I think you’ll find that if you pay EMV enough, you can self-certify yearly.
Also, I’ve been through several PCI audits with different companies, and as a consutant, I find that I either have to keep silent or get fired. One big problem, as I see it, is that PCI auditors are at the mercy of in-house IT specialists when it comes to actually seeing what really exists.
I will say that while I’ve seen deception-by-omission, none of my clients have ever provided incorrect information to an auditor.
[quote]E.M.H.
While possible, that’s extremely unlikely. A business like Target wouldn’t have passed their PCI-DSS audits and scans had that been the case. And a business that large is required to undergo those audits – by an independent “Qualified Security Assessor” company, BTW – frequently, with the full audit being yearly and the system scans being quarterly.
[/quote]
Having worked in IT Security for about 10 years now… I can name many a customer who managed their own PCI Audits and pulled plenty of wool over the eyes of a “Qualified” SA, intentionally or not. Many of the QSA’s are there to collect a paycheck, fail to validate information provided and sometimes will let things slide because the evidence was obscure enough they didn’t dig further. Not to mention my favorite phrase, “Remediation list”, and its staggering scale of overlap to the “do not do this anywhere in the world unless you are a total moron” list.
Historical favorite examples from this list of overlaps… Some of these large organizations…
1. Organization running packet captures of the entire network outside of “normal business hours” to identify odd applications running. This organization ran a web front end from this network, and was capturing all data related to online transactions. Nightly captures were sent to an internal FTP. That FTP was also available over the internet, and with right credentials you could download those captures…

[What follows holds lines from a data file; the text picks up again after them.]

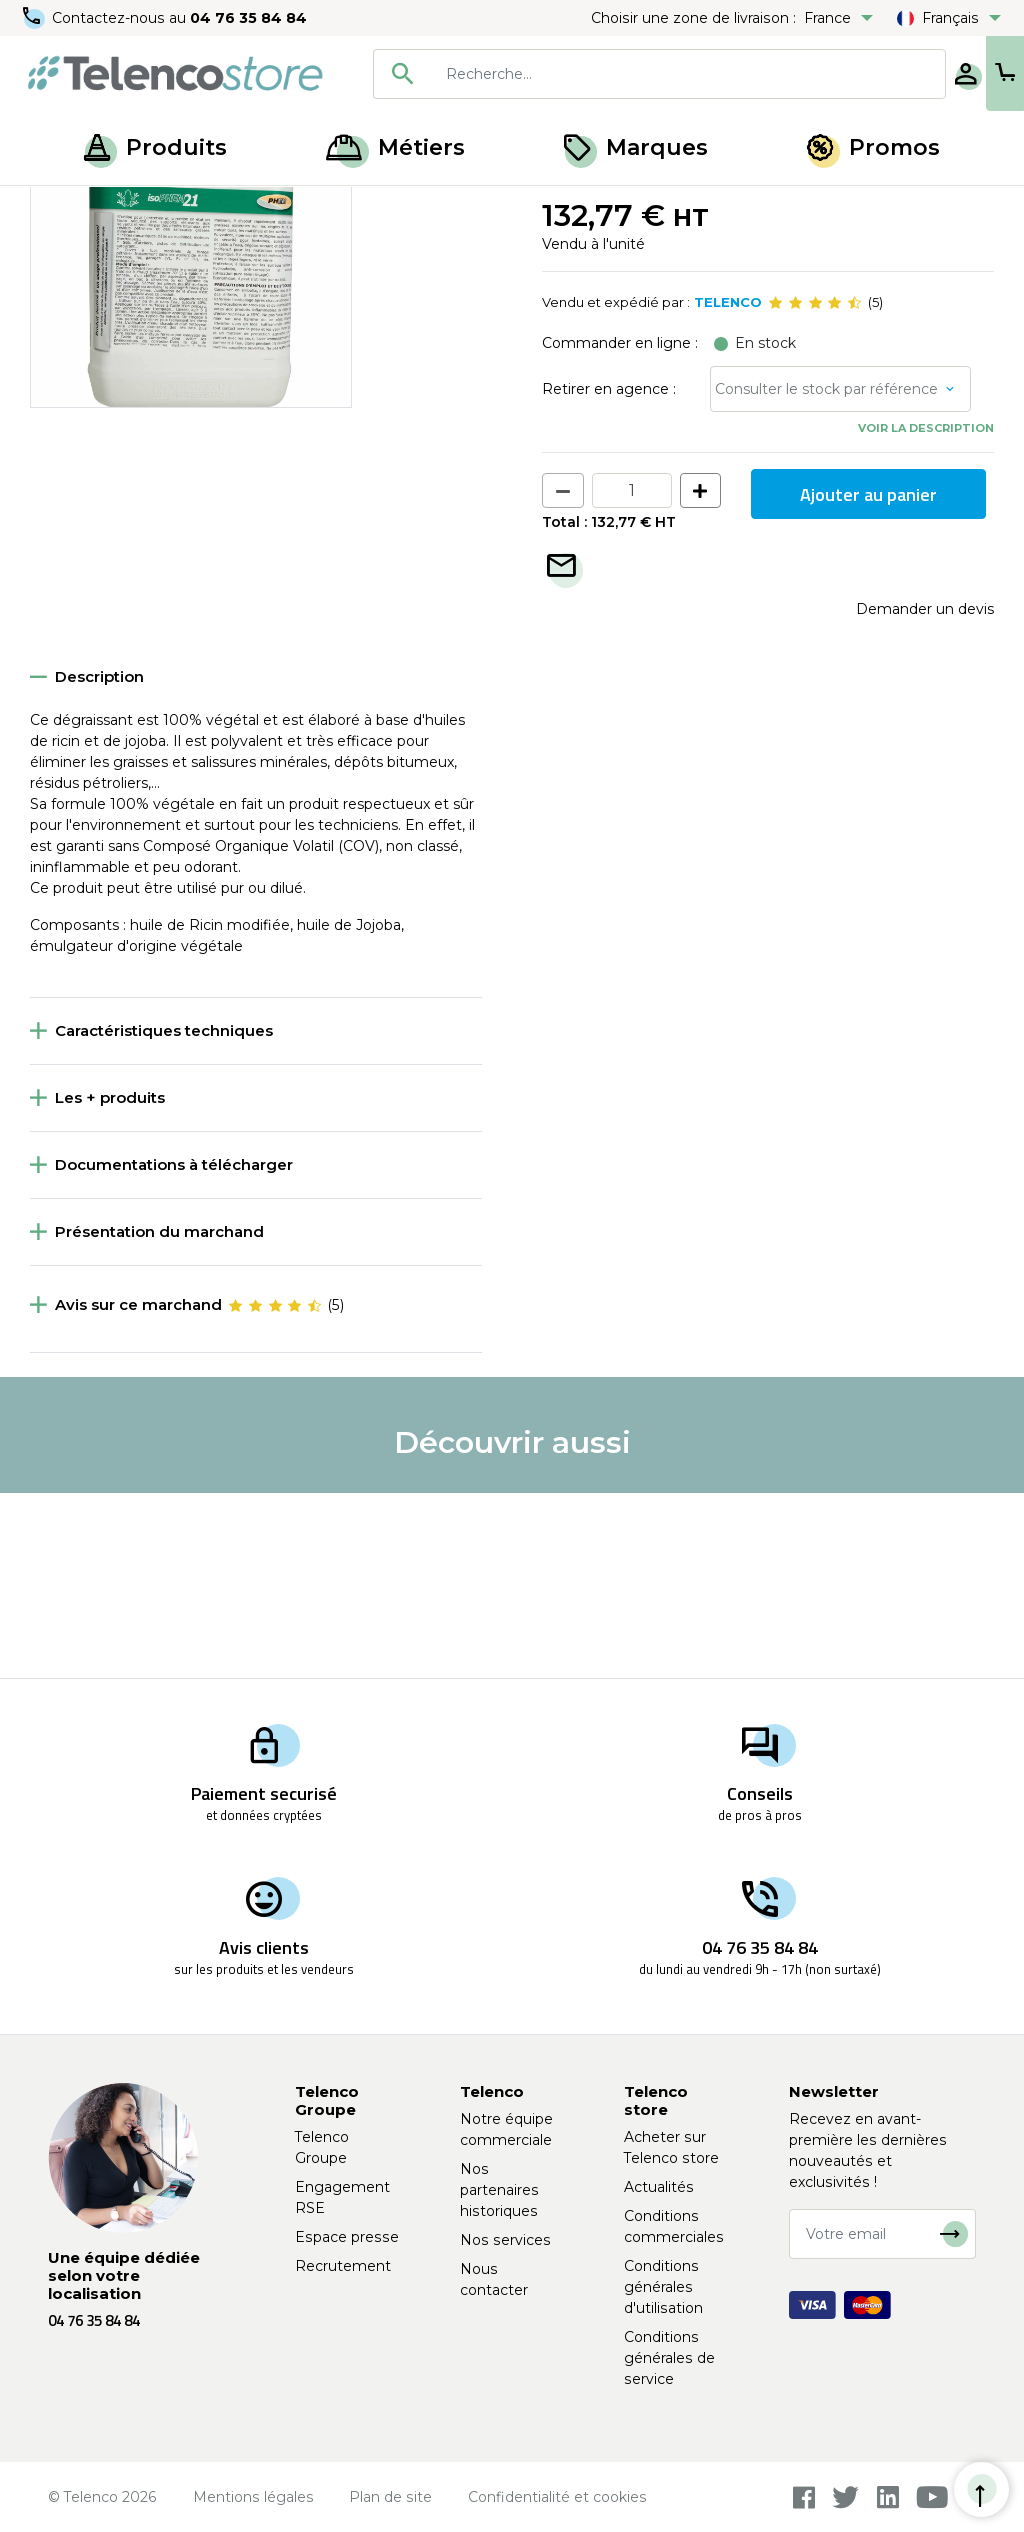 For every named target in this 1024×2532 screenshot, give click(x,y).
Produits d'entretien (400, 208)
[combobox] (594, 74)
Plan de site (390, 2497)
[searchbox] (623, 74)
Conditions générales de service (669, 2358)
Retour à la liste (91, 251)
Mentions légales (253, 2497)
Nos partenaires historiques (499, 2190)
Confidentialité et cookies (557, 2497)
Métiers (395, 147)
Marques (636, 147)
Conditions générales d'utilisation (663, 2287)
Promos (873, 147)
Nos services (505, 2240)
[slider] (815, 488)
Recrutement (343, 2266)
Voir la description (926, 613)
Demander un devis (925, 794)
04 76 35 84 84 (249, 18)
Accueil (54, 208)
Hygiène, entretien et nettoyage (206, 208)
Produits (155, 147)
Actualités (659, 2187)
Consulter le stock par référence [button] (826, 574)
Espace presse (347, 2237) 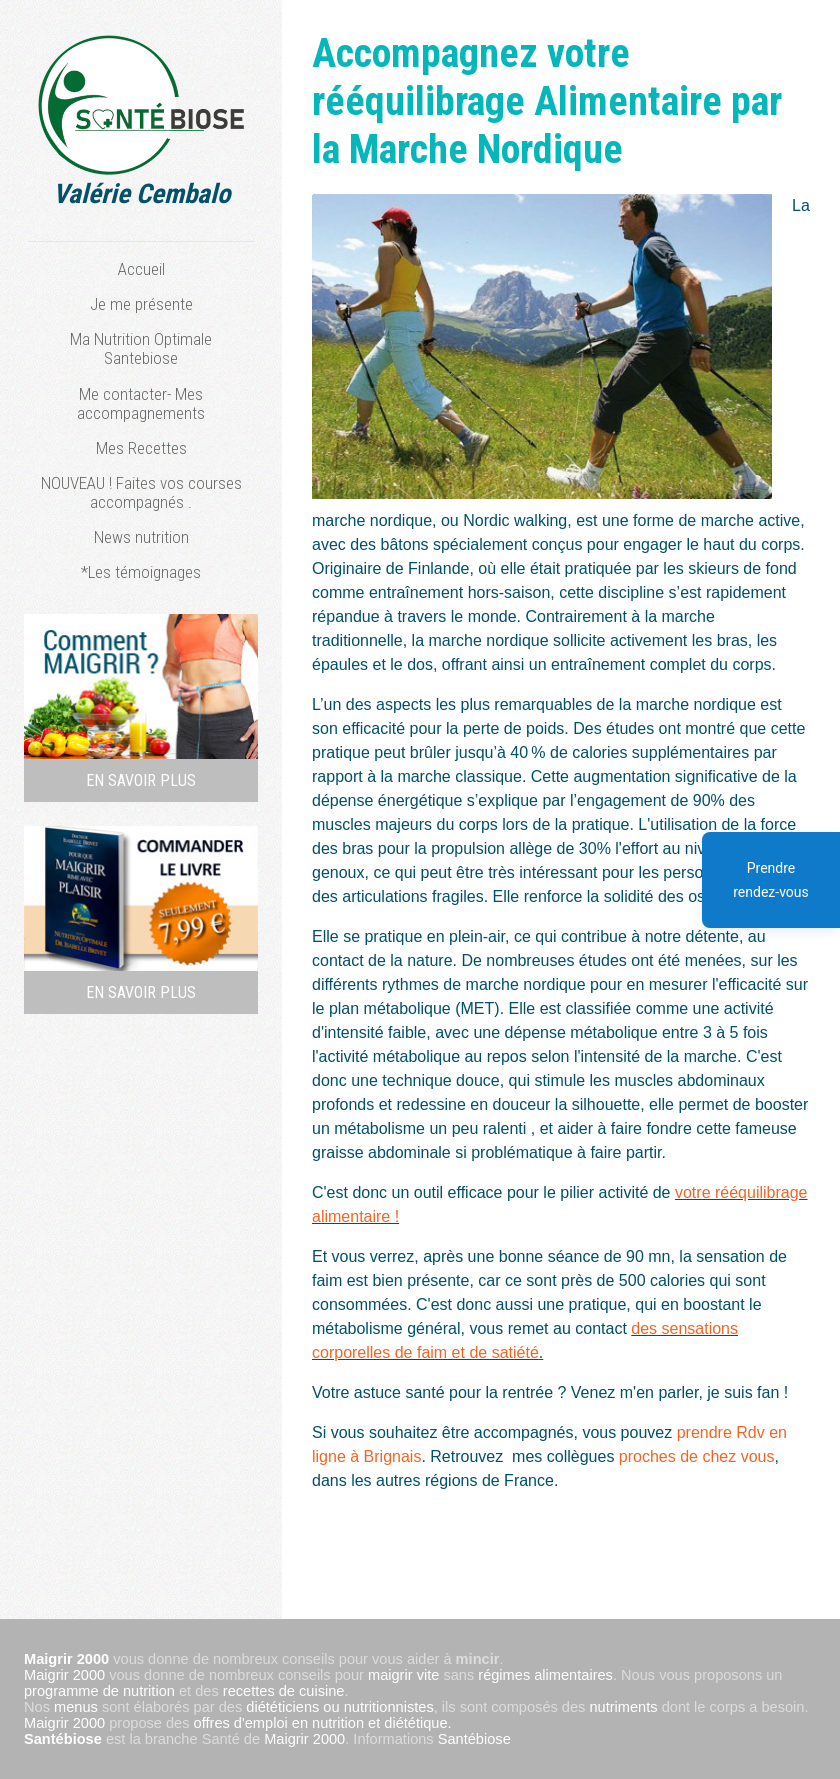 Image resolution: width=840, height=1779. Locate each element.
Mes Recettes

2. CC information being transmitted from 1 application to another over a “VPN” in plaintext. VPN had no encryption set for phase 2 and DES only for phase 1. Negotiation was also set to aggressive, so it might have well been unencrypted.
3. Organization tied to a large online shopping community with TONS of CC information passing through it… they ran a properly secured honeypot network at some point in time historically. Then someone moved the honeypot server to the wrong network, and the infections it contained… 2 years later someone noticed it…
All these customers were PCI-DSS compliant, and when discovered they were “Remediation Items”. Depending on if the QSA actually used his brain or eyes, these might have not even made it that far. PCI-DSS is starting to mean less and less. Hopefully these QSA’s and organizations requiring these standards will step it up with the adoption of PCI-DSS 3.0.
Most likely through sql injection.
I highly doubt it was SQL injection. This was clearly the work of a group that understands network vulnerabilities and intrusion.
They stayed undetected for quite awhile too. Since this was a MITM attack there is no doubt in my mind that the track data was being passed clear text inside the network.
It should have been encrypted at the device and left that way until it reached the gateway (external to target’s network).
Worse yet would be that it wasn’t clear text and the attackers found the decryption key on some servers, but that’s unlikely with how large Target is and complying with PCI audits.
Zero day vulns could be included too, hence going undetected for so long.